BRIEF DESCRIPTION OF THE DRAWINGS
[0005] FIG. 1 is a configuration diagram schematically illustrating
a separating and taking out device according to a first
embodiment.
[0006] FIG. 2 is a cross-sectional view taken along A-A of the
separating and taking out device of FIG. 1.
[0007] FIG. 3 is a conceptual diagram illustrating a flow of air
according to the first embodiment.
[0008] FIGS. 4A and 4B are views for explaining a measurement
result of a levitation height of a medium.
[0009] FIGS. 5A to 5C are views illustrating measurement results of
a friction force of the separating and taking out device according
to the first embodiment.
[0010] FIG. 6 is a configuration diagram schematically illustrating
a main portion of a separating and taking out device according to a
second embodiment.
[0011] FIGS. 7A to 7C are views for explaining measurement results
of a friction force of the separating and taking out device
according to the second embodiment.
[0012] FIG. 8 is a configuration diagram schematically illustrating
a main portion of the separating and taking out device according to
a third embodiment.
[0013] FIG. 9 is a configuration diagram schematically illustrating
a main portion of a separating and taking out device according to a
fourth embodiment.
DETAILED DESCRIPTION
[0014] According to one embodiment, a separating and taking out
device is provided. The separating and taking out device has a
feeding base, a takeout part, a support part and an ultrasonic
vibrator. The feeding base places a piled stack. The piled stack is
composed of a plurality of media stacked in a direction. The taking
out part takes out the plurality of media one by one from one end
in the direction of the piled stack. The support part has a facing
surface opposing a side surface of the piled stack. The ultrasonic
vibrator has a vibrating surface opposing the end in the direction
of the piled stack and one end in the direction of the support
part. The ultrasonic vibrator oscillates the vibrating surface
along a line connecting the vibrating surface with a gap between
the side surface of the piled stack and the facing surface of the
support part.
[0015] Hereinafter, further embodiments will be described with
reference to the drawings. In the drawings, the same reference
numerals denote the same or similar portions respectively.

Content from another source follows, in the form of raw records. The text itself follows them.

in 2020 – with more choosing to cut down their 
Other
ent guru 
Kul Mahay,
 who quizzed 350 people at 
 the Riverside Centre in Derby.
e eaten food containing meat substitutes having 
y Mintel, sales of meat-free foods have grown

[0016] A first embodiment will be described with reference to FIG.
1 and FIG. 2.
[0017] FIG. 1 is an configuration diagram schematically
illustrating a separating and taking out device according to a
first embodiment. FIG. 2 is a cross-sectional view taken along A-A
of the separating and taking out device of FIG. 1.
[0018] A separating and taking out device 100 is used in printers,
copying machines, automatic teller machines (ATMs), mail particle
processors etc. The separating and taking out device 100 separates
and takes out sheet media such as printing paper, bills, copy
paper, postcards, envelopes or securities one by one.

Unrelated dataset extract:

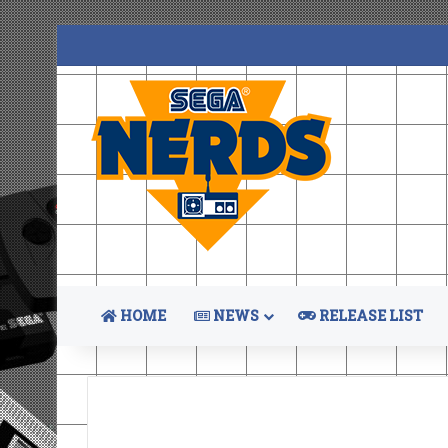
HOME
NEWS
RELEASE LIST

[0019] The separating and taking out device 100 is suitable to
separate and take out media of low permeability in particular. The
media of low permeability are coating paper, media made of plastic
or metal etc. Permeability of media is expressed by a numerical
value as air permeability of the JIS Standards (JIS P 8117), for
example.
[0020] Specifically, the air permeability is represented by a time
necessary to transmit air of 100 ml through a medium having an area
of 645 mm.sup.2 under a pressure of 20.6 kPa. Air permeability of
normal postal cards is about 60 seconds. The separating and taking
out device 100 is also applicable to media of low permeability
having air permeability larger than 60 seconds. The function of the
separating and taking out device 100 to separate and take out media
having permeability is enhanced compared to a conventional
technique.
[0021] The separating and taking out device 100 of FIG. 1 has a
sheet feeding base 20, a separating and taking out portion 30, a
support part 40 and an ultrasonic vibrator 50. Media 10 are stacked
in one direction (z axis direction) on the sheet feeding base 20,
and forms a piled stack 10a placed on the sheet feeding base 20.
The separating and taking out portion 30 separates and takes out
the media 10 in a takeout direction (x axis direction) from one end
(an upper end) of the piled stack 10a of the media 10 in the z axis
direction. The support part 40 contacts with at least a portion of
side surfaces of the media 10 parallel to the z axis direction
(side surfaces parallel or vertical to the x axis direction). The
ultrasonic vibrator 50 has a vibration surface 51 which opposes to
a portion of a surface of one of the stacked media 10 on an
uppermost surface side and to a portion of the support part 40.
[0022] Further, the separating and taking out device 100 has a
measuring unit 60, a moving unit 70 and a control unit 80. The
measuring unit 60 measures one position of the one of the stacked
media 10 on an uppermost surface side. A well-known medium
conveying mechanism can be used for the moving unit 70. The moving
unit 70 has a moving base 71, an elastic structure 72, a rack 73
and a pinion 74. The moving base 71 supports the sheet feeding base
20 in the z axis direction through the elastic structure 72. The
control unit 80 controls operations of the separating and taking
out portion 30, the ultrasonic vibrator 50, the measuring unit 60
and the moving unit 70.
[0023] The piled stack 10a of the media 10 is set on the sheet
feeding base 20 as described above. The separating and taking out
device 100 separates and takes out the media 10 from an upper end
portion of the piled stack 10a set on the sheet feeding base 20,
one by one. One surface of the one of the stacked media 10, which
is positioned at an uppermost end portion of the piled stack 10a
and is processed first, is a top surface of the piled stack 10a.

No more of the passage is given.